I spoke with Carmen on the phone, and she was as lovely as she is pretty. She seemed fearless to me at the time, because this is back when I thought fearlessness was a thing. She said that she really wanted to be edgy and that I should “go for it.” This was music to my ears, given her colorful dating history. I Googled “Carmen Electra dating,” and it not only gave me fodder for jokes, it instantly made me feel better about the pathological liar I was dating.

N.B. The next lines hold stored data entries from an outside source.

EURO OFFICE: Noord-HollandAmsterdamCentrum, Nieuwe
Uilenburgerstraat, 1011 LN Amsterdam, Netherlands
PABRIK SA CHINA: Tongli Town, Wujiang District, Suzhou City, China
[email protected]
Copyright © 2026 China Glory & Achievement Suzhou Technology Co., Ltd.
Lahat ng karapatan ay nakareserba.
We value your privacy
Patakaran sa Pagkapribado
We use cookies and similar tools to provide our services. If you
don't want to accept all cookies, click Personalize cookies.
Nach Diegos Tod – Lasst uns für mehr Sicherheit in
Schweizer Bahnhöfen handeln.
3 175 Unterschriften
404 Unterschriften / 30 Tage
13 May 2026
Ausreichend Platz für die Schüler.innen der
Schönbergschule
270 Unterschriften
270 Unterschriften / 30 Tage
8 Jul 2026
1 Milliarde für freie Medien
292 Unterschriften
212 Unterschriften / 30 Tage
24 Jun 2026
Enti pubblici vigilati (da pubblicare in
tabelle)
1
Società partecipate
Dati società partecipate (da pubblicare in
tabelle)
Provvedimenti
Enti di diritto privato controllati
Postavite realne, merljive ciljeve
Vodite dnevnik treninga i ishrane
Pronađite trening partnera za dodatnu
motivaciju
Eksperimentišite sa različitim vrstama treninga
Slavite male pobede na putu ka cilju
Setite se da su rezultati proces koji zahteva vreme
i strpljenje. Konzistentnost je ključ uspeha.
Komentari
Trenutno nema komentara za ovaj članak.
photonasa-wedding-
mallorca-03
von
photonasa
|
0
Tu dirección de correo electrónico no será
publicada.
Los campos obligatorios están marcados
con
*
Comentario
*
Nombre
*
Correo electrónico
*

I wrote about fifteen pages of jokes about Carmen’s personal life, professional life—you name it. In preparation for a meeting with her and the producers of the show, I printed ten copies at a local Kinko’s. I got dressed in my comedy uniform of hoodie, vintage-looking New Balance sneakers, and wacky nail polish so there was no confusion in the meeting about who the comedian was in the room. Carmen showed up with what seemed to be a manager as well as a boyfriend who seemed to think he was her manager. I remember being perplexed by how pretty she was. I put a lot of energy into trying to figure out how she radiated a golden glow. It was either what they call star quality or the perfect self-tanner/body glitter–blending skills. Either way, it was titillating and slightly frustrating. I also noticed that she lined her lips slightly outside of her lip line. I immediately regretted not having written jokes about that and not having lined my lips that way all my life.

Once the small talk and nervous laughter subsided, I proudly handed out the packets of jokes. Everyone began to read over the first page of roast jokes about Carmen. On that page they found some of these zingy zings:


(CARMEN ELECTRA)

Things are going great for me. I had a really big audition yesterday. Don’t worry, we used protection.

I’m in a great mood because I had sex this morning. But enough about my acting career.

I’m really glad they thought of me to host this show. It’s kind of perfect, because right now I actually have some downtime between divorces.